**What needs to be done**. Starting at the line with "Easy to assemble" and ending at the line with "European Union (EU).", print exactly the lines of the entries below. Pictures do not belong in the copy.

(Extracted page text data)
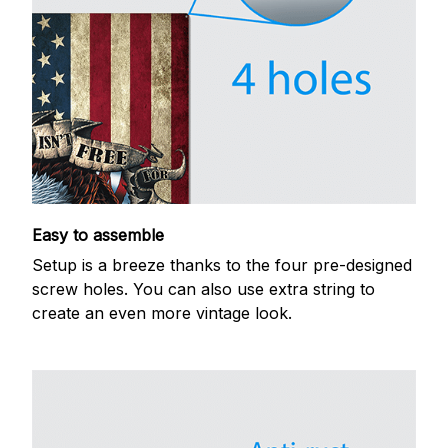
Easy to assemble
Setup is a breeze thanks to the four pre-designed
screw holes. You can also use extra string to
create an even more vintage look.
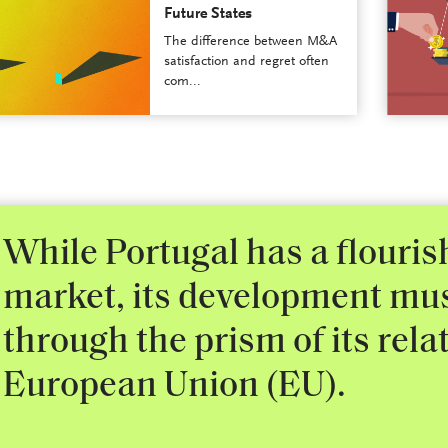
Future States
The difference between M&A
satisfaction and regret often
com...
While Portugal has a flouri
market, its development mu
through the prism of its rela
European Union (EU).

* * *

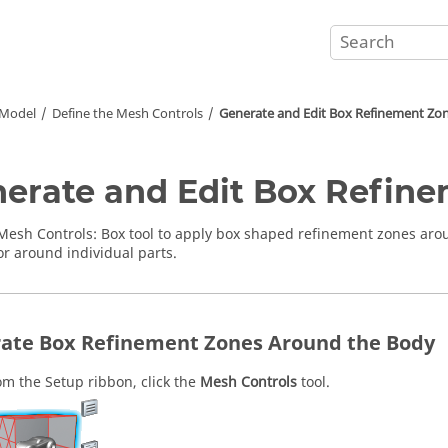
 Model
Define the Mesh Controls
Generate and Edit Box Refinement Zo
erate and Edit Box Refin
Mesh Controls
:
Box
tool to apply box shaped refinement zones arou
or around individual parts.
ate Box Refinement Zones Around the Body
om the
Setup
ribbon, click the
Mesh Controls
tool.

--

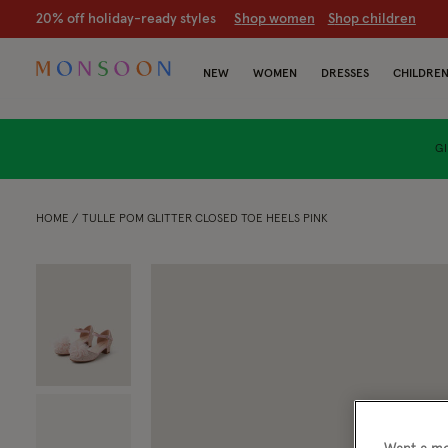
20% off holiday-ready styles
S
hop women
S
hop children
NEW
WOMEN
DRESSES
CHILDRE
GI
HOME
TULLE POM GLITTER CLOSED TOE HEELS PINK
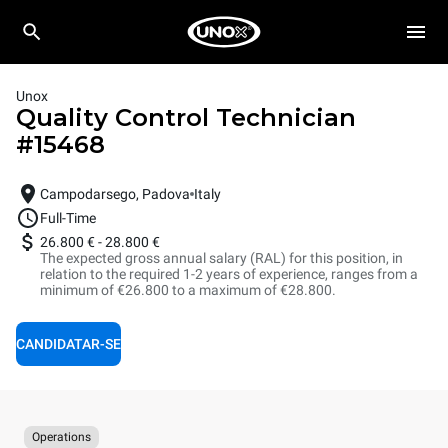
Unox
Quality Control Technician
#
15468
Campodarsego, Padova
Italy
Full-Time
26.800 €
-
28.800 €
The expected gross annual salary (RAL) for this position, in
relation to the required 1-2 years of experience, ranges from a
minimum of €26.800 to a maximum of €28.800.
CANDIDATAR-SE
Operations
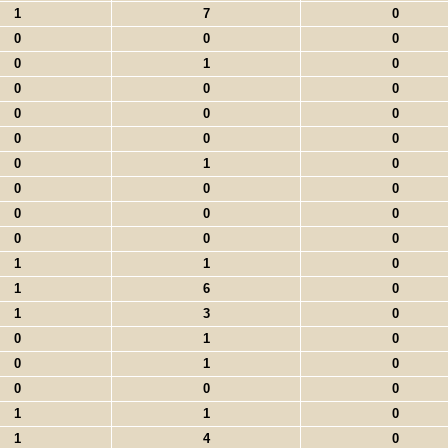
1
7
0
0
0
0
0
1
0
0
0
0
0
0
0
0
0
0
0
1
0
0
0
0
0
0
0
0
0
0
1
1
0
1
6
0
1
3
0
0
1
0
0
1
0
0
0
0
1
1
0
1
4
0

**Answer for this exercise**.
Easy to assemble
Setup is a breeze thanks to the four pre-designed
screw holes. You can also use extra string to
create an even more vintage look.
Future States
The difference between M&A
satisfaction and regret often
com...
While Portugal has a flouri
market, its development mu
through the prism of its rela
European Union (EU).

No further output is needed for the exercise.